Entries provided: Begin

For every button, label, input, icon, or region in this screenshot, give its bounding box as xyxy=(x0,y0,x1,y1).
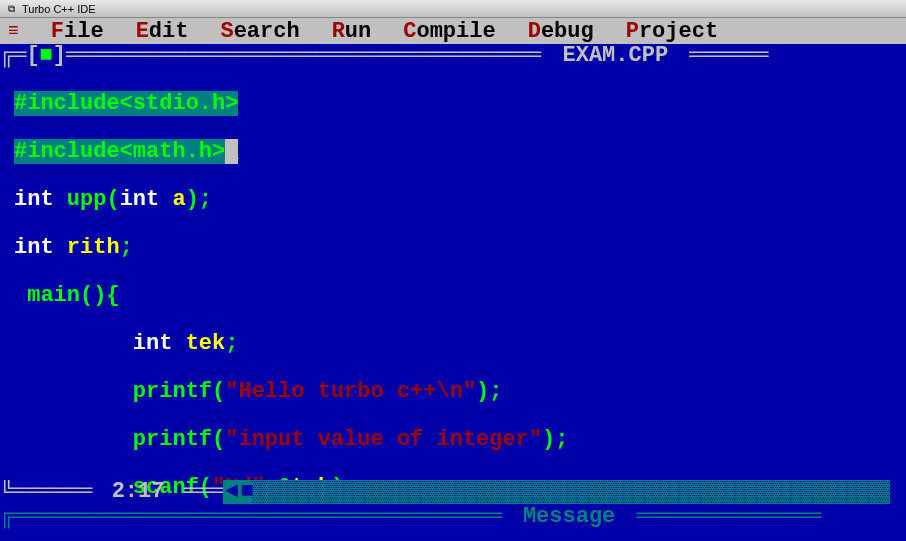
window-titlebar: ⧉ Turbo C++ IDE xyxy=(0,0,906,18)
code-line[interactable]: int upp(int a); xyxy=(14,188,892,212)
menu-compile[interactable]: Compile xyxy=(403,19,495,44)
code-line[interactable]: printf("input value of integer"); xyxy=(14,428,892,452)
menu-edit[interactable]: Edit xyxy=(136,19,189,44)
cursor-position: 2:17 xyxy=(106,480,171,504)
code-line[interactable]: int rith; xyxy=(14,236,892,260)
app-icon: ⧉ xyxy=(4,2,18,16)
menu-project[interactable]: Project xyxy=(626,19,718,44)
code-line[interactable]: printf("Hello turbo c++\n"); xyxy=(14,380,892,404)
code-line[interactable]: main(){ xyxy=(14,284,892,308)
editor-filename: EXAM.CPP xyxy=(555,44,677,68)
close-box[interactable]: [■] xyxy=(26,44,66,68)
message-border-top: ╔═════════════════════════════════════ M… xyxy=(0,505,906,529)
message-title: Message xyxy=(515,505,623,529)
editor-window: ╔═[■]═══════════════════════════════════… xyxy=(0,44,906,504)
scroll-left-icon[interactable]: ◄ xyxy=(223,480,240,504)
window-title: Turbo C++ IDE xyxy=(22,3,96,15)
editor-border-bottom: ╚══════ 2:17 ═══◄■▒▒▒▒▒▒▒▒▒▒▒▒▒▒▒▒▒▒▒▒▒▒… xyxy=(0,480,906,504)
menubar: ≡ File Edit Search Run Compile Debug Pro… xyxy=(0,18,906,44)
message-window: ╔═════════════════════════════════════ M… xyxy=(0,505,906,541)
menu-file[interactable]: File xyxy=(51,19,104,44)
editor-border-top: ╔═[■]═══════════════════════════════════… xyxy=(0,44,906,68)
menu-debug[interactable]: Debug xyxy=(528,19,594,44)
code-line[interactable]: #include<stdio.h> xyxy=(14,92,892,116)
code-area[interactable]: #include<stdio.h> #include<math.h>_ int … xyxy=(14,68,892,541)
text-cursor: _ xyxy=(225,139,238,164)
menu-search[interactable]: Search xyxy=(220,19,299,44)
menu-run[interactable]: Run xyxy=(332,19,372,44)
code-line[interactable]: int tek; xyxy=(14,332,892,356)
scrollbar-horizontal[interactable]: ■▒▒▒▒▒▒▒▒▒▒▒▒▒▒▒▒▒▒▒▒▒▒▒▒▒▒▒▒▒▒▒▒▒▒▒▒▒▒▒… xyxy=(240,480,890,504)
system-menu-icon[interactable]: ≡ xyxy=(8,22,19,40)
code-line[interactable]: #include<math.h>_ xyxy=(14,140,892,164)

Entries provided: End

▶ **Task to carry out**:
State how many lines of the entries contain the word "icon". Nothing besides the number belongs in the reply.

▶ **Exercise output**:
4